- ACTION ITEM:
What is needed here is every line of the records that includes "Food".

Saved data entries
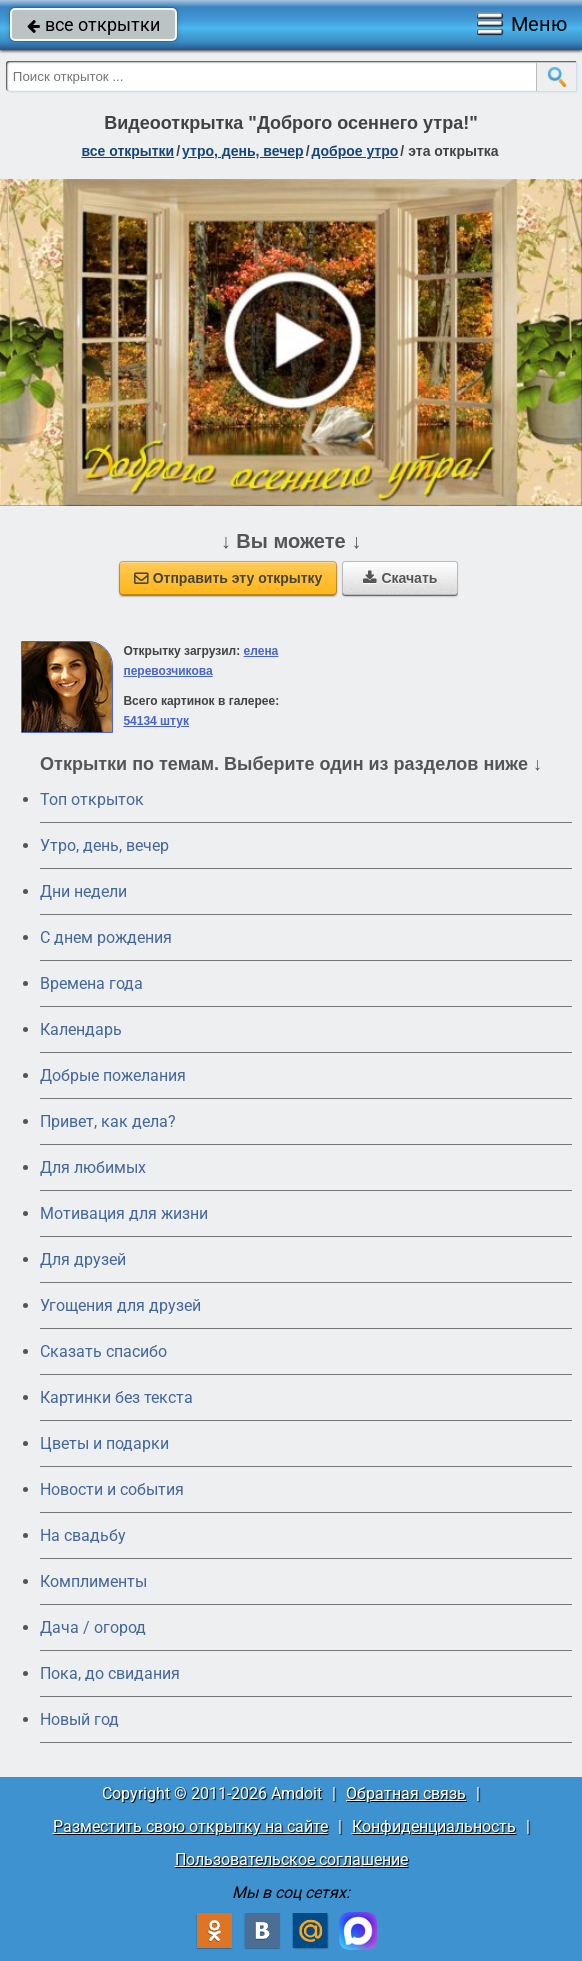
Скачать (400, 578)
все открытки (93, 24)
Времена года (91, 983)
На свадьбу (83, 1535)
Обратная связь (406, 1793)
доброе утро (355, 151)
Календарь (81, 1029)
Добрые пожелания (113, 1075)
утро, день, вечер (243, 151)
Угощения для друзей (120, 1305)
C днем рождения (106, 937)
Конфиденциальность (434, 1826)
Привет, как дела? (108, 1121)
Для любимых (93, 1167)
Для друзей (83, 1259)
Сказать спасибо (103, 1351)
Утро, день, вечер (104, 845)
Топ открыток (92, 799)
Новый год (79, 1719)
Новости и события (112, 1489)
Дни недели (83, 891)
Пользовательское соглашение (291, 1859)
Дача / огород (93, 1627)
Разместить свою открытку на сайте (190, 1826)
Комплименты (93, 1581)
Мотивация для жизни (124, 1213)
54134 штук (156, 721)
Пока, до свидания (110, 1673)
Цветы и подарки (104, 1443)
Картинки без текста (116, 1397)
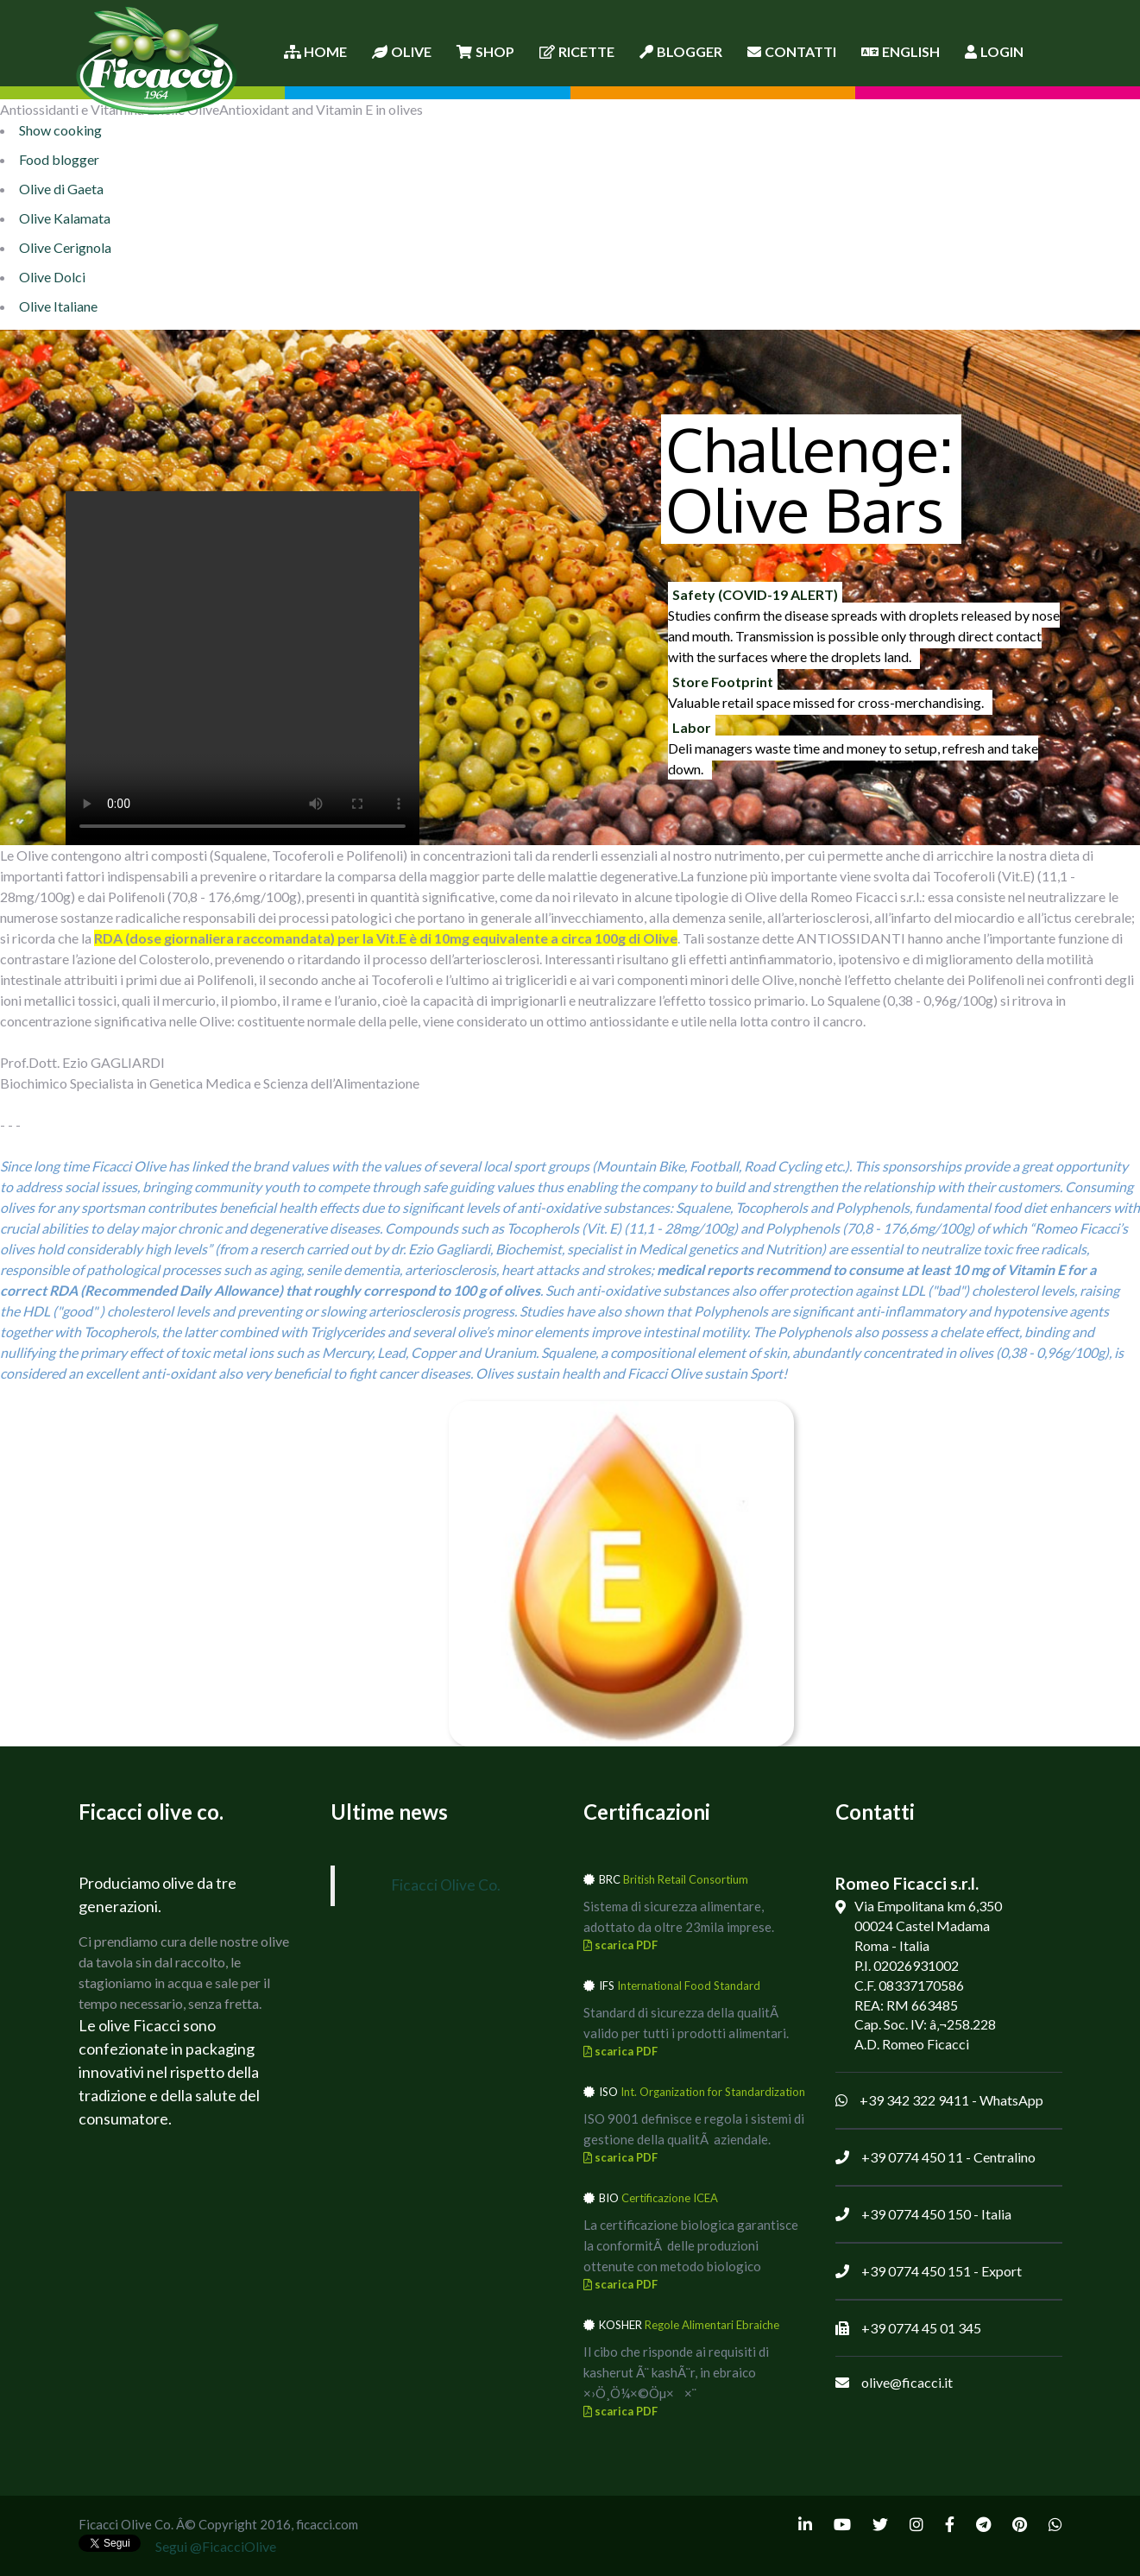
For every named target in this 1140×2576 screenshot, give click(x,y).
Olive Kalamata (64, 218)
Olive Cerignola (65, 247)
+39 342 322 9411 (914, 2100)
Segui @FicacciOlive (215, 2546)
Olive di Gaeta (61, 188)
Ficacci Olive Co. (446, 1885)
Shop (485, 51)
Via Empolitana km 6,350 (928, 1905)
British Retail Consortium (685, 1879)
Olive (401, 51)
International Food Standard (688, 1985)
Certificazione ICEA (669, 2198)
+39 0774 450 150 (916, 2214)
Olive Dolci (52, 276)
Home (315, 51)
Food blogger (59, 159)
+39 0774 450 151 (916, 2271)
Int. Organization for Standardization (712, 2092)
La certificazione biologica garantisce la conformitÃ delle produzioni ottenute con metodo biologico (690, 2245)
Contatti (791, 51)
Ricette (576, 51)
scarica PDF (620, 1945)
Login (994, 51)
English (900, 51)
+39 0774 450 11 (912, 2157)
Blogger (680, 51)
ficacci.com (327, 2524)
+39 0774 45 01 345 (921, 2328)
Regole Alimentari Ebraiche (712, 2325)
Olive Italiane (58, 306)
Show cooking (60, 130)
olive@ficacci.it (907, 2382)
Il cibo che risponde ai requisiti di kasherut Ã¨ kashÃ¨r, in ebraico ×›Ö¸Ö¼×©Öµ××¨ (676, 2372)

- RESULT BELOW:
International Food Standard (688, 1985)
Food blogger (59, 159)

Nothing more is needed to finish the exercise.